Atlantic bluefin tuna are the new hip fish to target with a fly rod, and for good reason. They get big, are extremely strong and are one of the fastest fish in the sea. I speak from experience that there is nothing quite as intense as chasing schools of 100-pound fish and lobbing flies at them while they blast baitfish on the surface. That's why it pains me to say that it's time anglers consider a moratorium.
The decline of this apex predator due to commercial demand — and the high price it brings on the sushi market — is well documented. The size of the western breeding population, which spawns in the Gulf of Mexico, is estimated to be just 10 percent of what it was in the 1970s, and it is still declining.
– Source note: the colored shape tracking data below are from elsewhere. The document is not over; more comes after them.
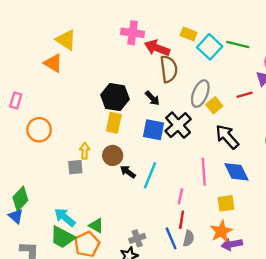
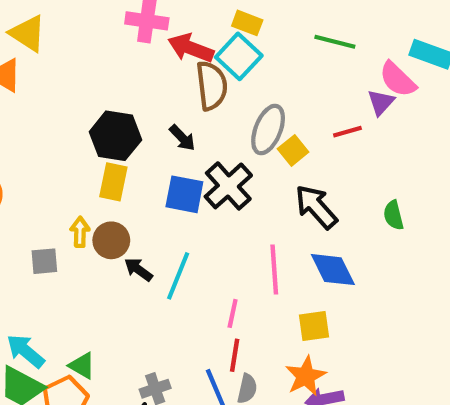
cyan square: (210, 47) -> (239, 56), moved
yellow arrow: (85, 151) -> (80, 232), moved

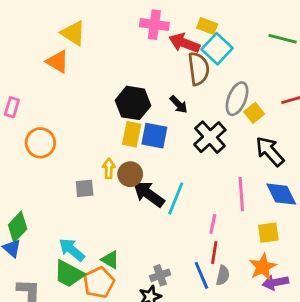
yellow rectangle: (247, 23) -> (207, 26), moved
blue square: (184, 194) -> (154, 136), moved
black arrow: (138, 270) -> (149, 194), size x1.6

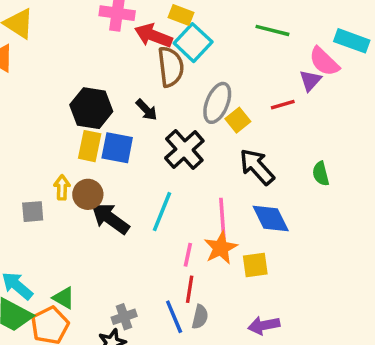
cyan line: (176, 198) -> (162, 212), moved
orange star: (263, 267) -> (221, 248), moved

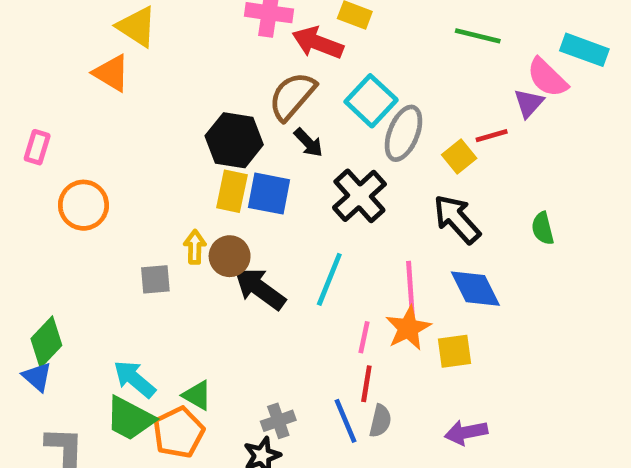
cyan square: (193, 43) -> (371, 101), moved
brown semicircle: (171, 67) -> (292, 96), moved, turned -132
yellow square: (238, 120) -> (459, 156), moved

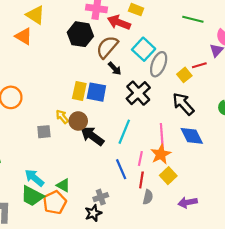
black hexagon: (234, 140) -> (80, 34), moved
yellow arrow: (195, 247) -> (62, 117), turned -40
yellow square: (455, 351) -> (168, 176), moved, turned -35
blue line: (346, 421) -> (121, 169), moved

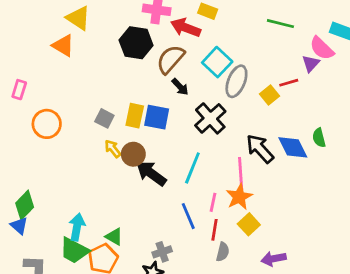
black arrow: (183, 104) -> (260, 149), moved
gray square: (44, 132) -> (104, 118), moved, turned 32
blue diamond: (192, 136) -> (293, 147), moved
cyan arrow: (34, 178) -> (77, 227), turned 60

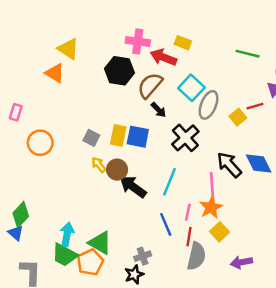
green triangle: (114, 237) -> (100, 243), size x1.5
gray semicircle: (223, 252) -> (196, 256), size x1.6

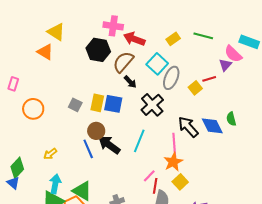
yellow rectangle: (183, 43) -> (173, 39), moved, turned -56
yellow arrow: (99, 165) -> (50, 154), moved, turned -88
pink line: (188, 212) -> (149, 176), moved, turned 32
blue line: (166, 224) -> (88, 149), moved

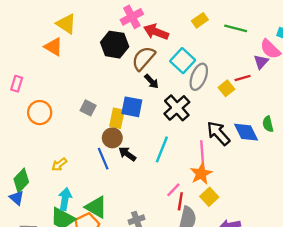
pink cross: (113, 26) -> (132, 17), turned -36
yellow rectangle: (173, 39) -> (200, 20), moved
yellow rectangle: (97, 103) -> (117, 118), moved
black arrow: (109, 145) -> (127, 154), size x0.7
After years of filling quota, the United States' commercial bluefin industry only managed to catch 14 percent of its allocation in 2007 and 10 percent in 2006. Until a few years ago, such quotas were overshot annually. But fishing efforts remain strong, and such harvest decline is almost certainly due to a lack of fish. Recent research indicates that bluefin caught off the eastern U.S. include many fish from the larger eastern breeding population. That leads many to believe that low U.S. catch numbers could mean the decline of the western stock is even worse than previously thought.
Scientists predict an imminent collapse of the western stock and severe problems with the eastern stock unless decisive action is taken immediately.
Short-term Interests vs. Long-term Viability
Bluefin tuna are managed by the International Commission for the Conservation of Atlantic Tunas (ICCAT). Unfortunately, ICCAT has never met its mandate to maintain fish populations at levels allowing "maximum sustainable catches." Instead, it consistently proposes quotas considerably larger than those recommended by scientists, primarily because of heavy industry lobbying and interference by politicians who claim to act on behalf of their constituents. In fact, they work against their constituent communities' long-term interests.
"So many people have interfered with the scientific process in order to keep catches high," writes Carl Safina, president of the Blue Ocean Institute. "The irony is that the western Atlantic blue-fin population is crashing, and those who sought high catches are now witnessing catches that are under 10 percent of the quota, with the resulting loss of economic activity."
The bluefin's problems are just one glaring example of how management fails if good science is subordinated to short-term economic concerns.
"The focus has been on the business side of this fishery for far too long, and greed has been the driving force in its management," says Charles Witek, vice chairman of the Coastal Conservation Association's National Government Relations Committee. "CCA has long known that focusing on anything other than the health of the resource is the first step to ensuring its demise. Bluefin are another tragic example of what happens when you put business and fishermen first."